Engagement hilft anderen und verleiht zugleich ein gutes Gefühl

Der heutige Donnerstag ist der Tag des Ehrenamts. Die Johanniter im Erzgebirge können sich auf 188 solcher Helfer verlassen. "Freie Presse" hat zwei von ihnen getroffen.

Aue/Schwarzenberg.

Die Geschichten von Sieglinde Häckert aus Albernau und Susann Schwerin aus Lugau könnten unterschiedlicher kaum sein. Während sich die Lugauerin erst vor gut einem Jahr dem Johanniter Katastrophenschutz angeschlossen hat, hilft die Albernauerin bereits seit 18 Jahren im Kindergarten aus. Und sie gehört damit zu den "dienstältesten" Ehrenamtlern bei den Johannitern.

"Mein Enkelsohn war damals sechs Jahre und fragte mich, ob ich nicht im Kindergarten helfen kann. Es würden Leute gesucht", erinnert sich Sieglinde Häckert. Als ihre Tochter dies bestätigte, musste sie nicht lang überlegen und bot der Kindertagesstätte, die sich in Trägerschaft der Johanniter Unfallhilfe befand, ihre Unterstützung an. "Ich war dann jeweils eine Stunde in der Einrichtung, eine Stunde vormittags und eine nachmittags", berichtet die heute 73-Jährige. An den Vormittagen nahm sie die Kinder in Empfang. Hunderte Geschichten könnten sie da erzählen. Einige Eltern gaben ihre Schützlinge sehr schnell ab. "Andere können nur schwer loslassen", so Häckert und erinnert sich noch gut: "Ein Vater hat mal zu mir gesagt, das ist mein Kind." Er wollte damit zum Ausdruck bringen, dass er deshalb alles so mache, wie er es für richtig halte. Ein anderes Kind wurde mal mit Schlafanzug in den Kindergarten gebracht. "Er wollte nicht den Pullover anziehen, den die Mutter ausgesucht hatte", erzählt Häckert ohne zu werten, ob dies eine gute oder auch weniger gute Erziehungsmaßnahme war. "Ich habe ihm dann einen Pullover gegeben, und am nächsten Tag hatte er seinen eigenen wieder an", so die 73-Jährige. Das Ehrenamt ist für sie keine Einbahnstraße. Ganz im Gegenteil. Die Arbeit mit den Kindern habe ihr immer sehr viel gegeben. Gerade in schwierigen Lebensphasen, beispielsweise in der Zeit als ihr Mann schwer krank war, habe sie die Tätigkeit aufgemuntert. "Ich habe das nie als Belastung empfunden, sondern immer als Bereicherung." Heute kümmert sich Sieglinde Häckert um die Mittagskinder und betreut sie, bis die Mädchen und Jungen von ihren Eltern abgeholt werden. "Wir spielen miteinander. Ich lese auch viele Geschichten vor - zurzeit Weihnachtsmärchen", sagt sie.

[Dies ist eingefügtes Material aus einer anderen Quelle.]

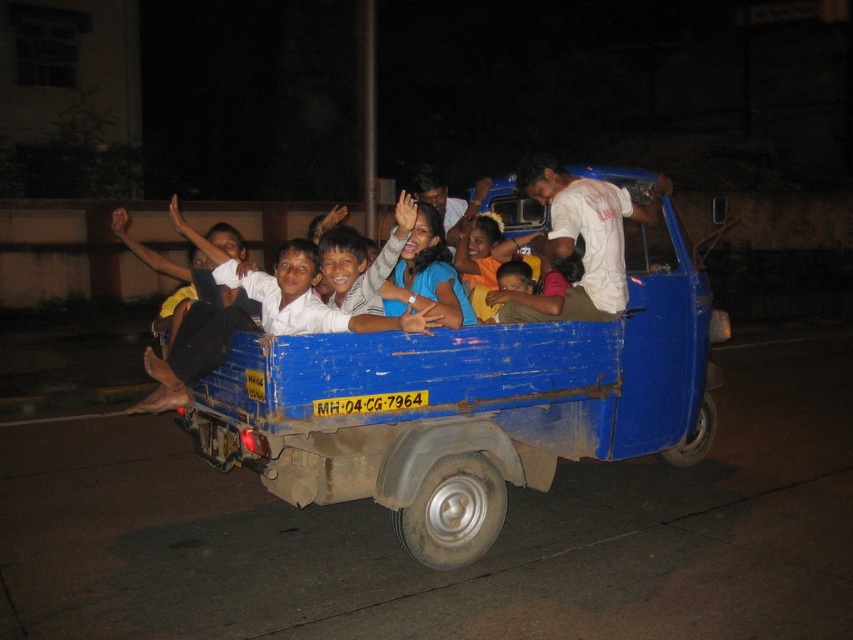 Question: Where is blue matte truck at center located in relation to white cotton shirt at upper center in the image?

Choices:
 (A) right
 (B) left

Answer: (B)

Question: Does blue matte truck at center have a lesser width compared to white cotton shirt at upper center?

Choices:
 (A) yes
 (B) no

Answer: (B)

Question: Is blue matte truck at center thinner than white cotton shirt at upper center?

Choices:
 (A) no
 (B) yes

Answer: (A)

Question: Which point is farther to the camera?

Choices:
 (A) white cotton shirt at upper center
 (B) blue matte truck at center

Answer: (A)

Question: Which object is farther from the camera taking this photo?

Choices:
 (A) blue matte truck at center
 (B) white cotton shirt at upper center

Answer: (B) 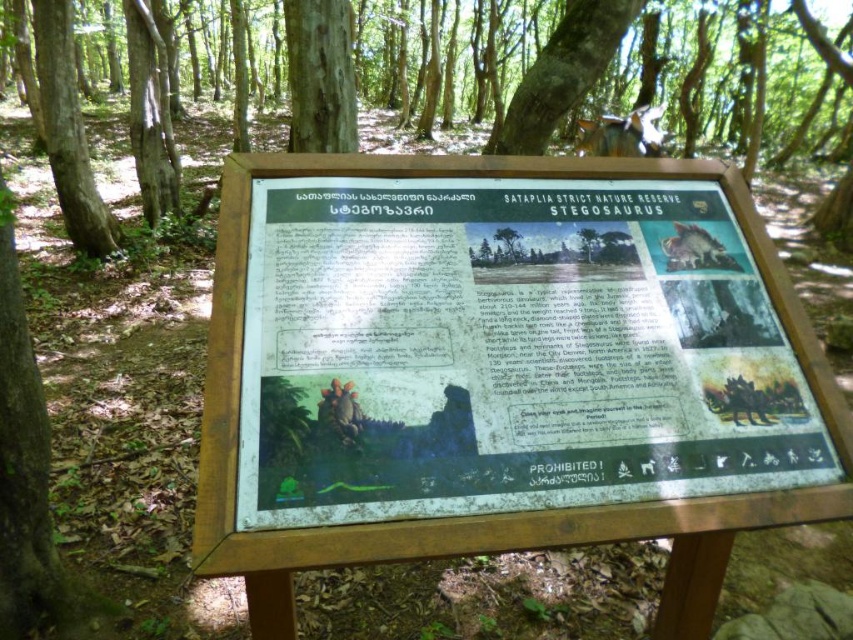 Question: Is brown wood sign at center further to the viewer compared to shiny metallic dinosaur at center?

Choices:
 (A) no
 (B) yes

Answer: (B)

Question: Considering the real-world distances, which object is farthest from the brown wood sign at center?

Choices:
 (A) smooth bark tree at upper center
 (B) smooth brown bark at upper center
 (C) shiny metallic bird at upper center

Answer: (B)

Question: Is shiny metallic bird at upper center wider than shiny metallic dinosaur at center?

Choices:
 (A) yes
 (B) no

Answer: (A)

Question: Which point is closer to the camera?

Choices:
 (A) shiny metallic dinosaur at center
 (B) smooth bark tree at upper center
 (C) brown wood sign at center

Answer: (A)

Question: Does smooth bark tree at upper center appear on the left side of shiny metallic bird at upper center?

Choices:
 (A) yes
 (B) no

Answer: (A)

Question: Among these points, which one is farthest from the camera?

Choices:
 (A) (329, 22)
 (B) (625, 122)

Answer: (B) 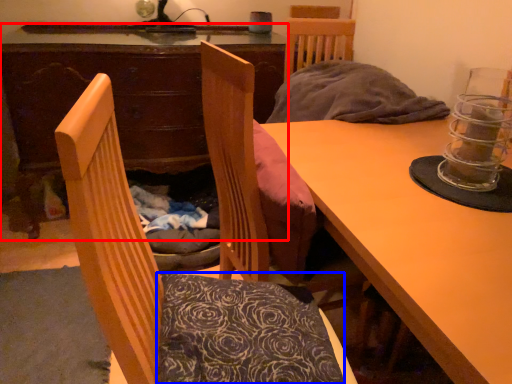 Question: Which point is further to the camera, desk (highlighted by a red box) or pillow (highlighted by a blue box)?

Choices:
 (A) desk
 (B) pillow

Answer: (A) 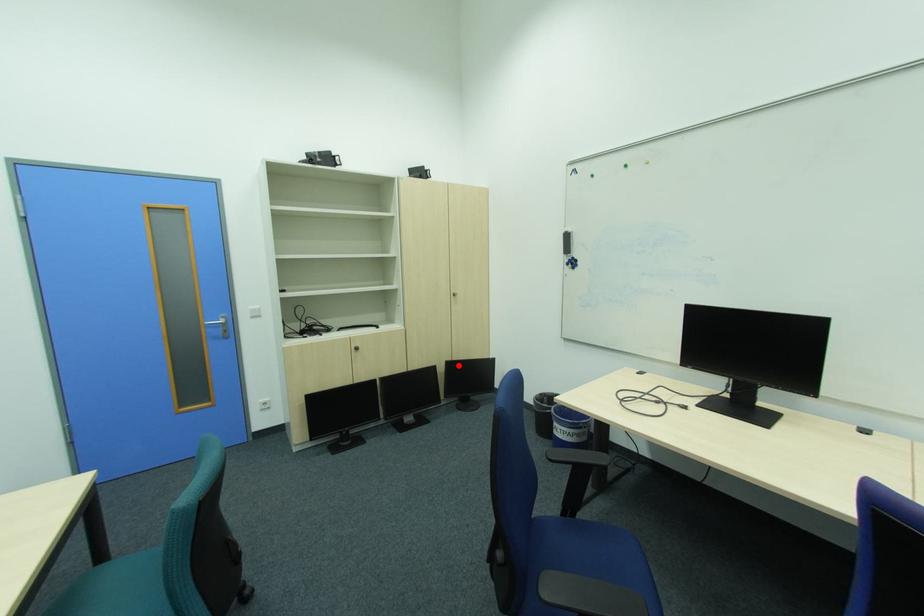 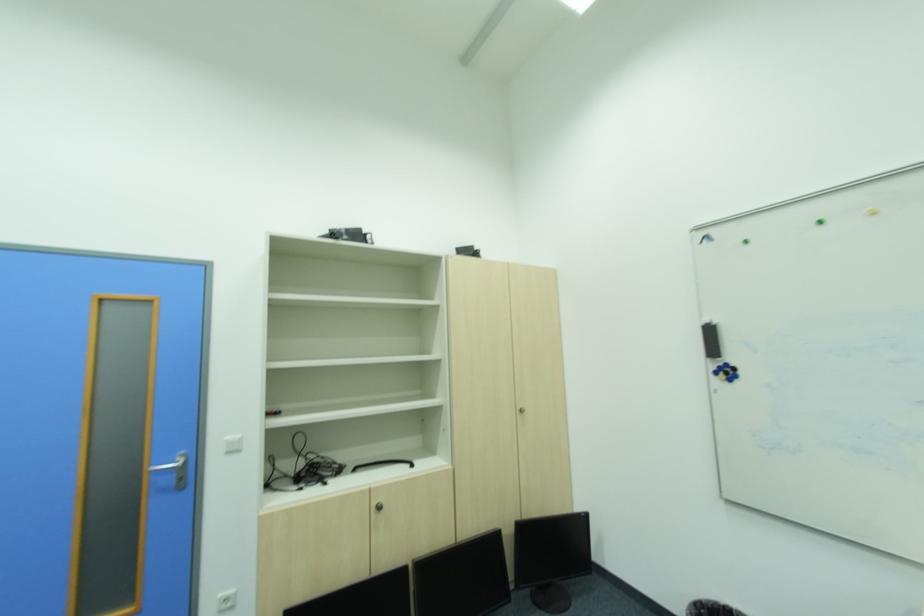 The point at the highlighted location is marked in the first image. Where is the corresponding point in the second image?

(531, 531)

Auch Susann Schwerin geht in ihrer Tätigkeit im Katastrophenschutz auf. "Ich habe im vergangenen Jahr während meines Studiums in der Geschäftsstelle der Johanniter-Unfallhilfe ein Praktikum gemacht", erzählt Schwerin, die Gesundheitsmanagement in Zwickau studierte. Einen Monat verbrachte sie im Ausbildungsdienst. Als Helferin im Katastrophenschutz kommt sie sowohl bei Großveranstaltungen als auch im Katastrophenfall zum Einsatz. Grundlage für eine solche Mitarbeit ist die Ausbildung zum Sanitätshelfer. "Die größte Herausforderung war für mich das ganze medizinische Wissen", so Schwerin, die heute ihren 29. Geburtstag feiert. Sie absolvierte die Ausbildung mit Bravour, weiß aber auch, dass zwischen Theorie und Praxis Welten liegen. "Beim ersten richtigen Patienten ging mir ganz schön die Muffe", gibt die junge Frau offen zu. Dieser "erste Fall" sei beim Altstadtfest in Stollberg gewesen. Um eine ältere Dame, die Kreislaufprobleme hatte, musste sie sich kümmern. 300 Stunden sind im Jahr 2019 bisher zusammengekommen. "Es ist schön, wenn man anderen helfen kann", sagt die Mutter eines Sohnes. Ohne die Hilfe ihres Mannes und ihrer Eltern würde die ehrenamtliche Tätigkeit allerdings nicht funktionieren.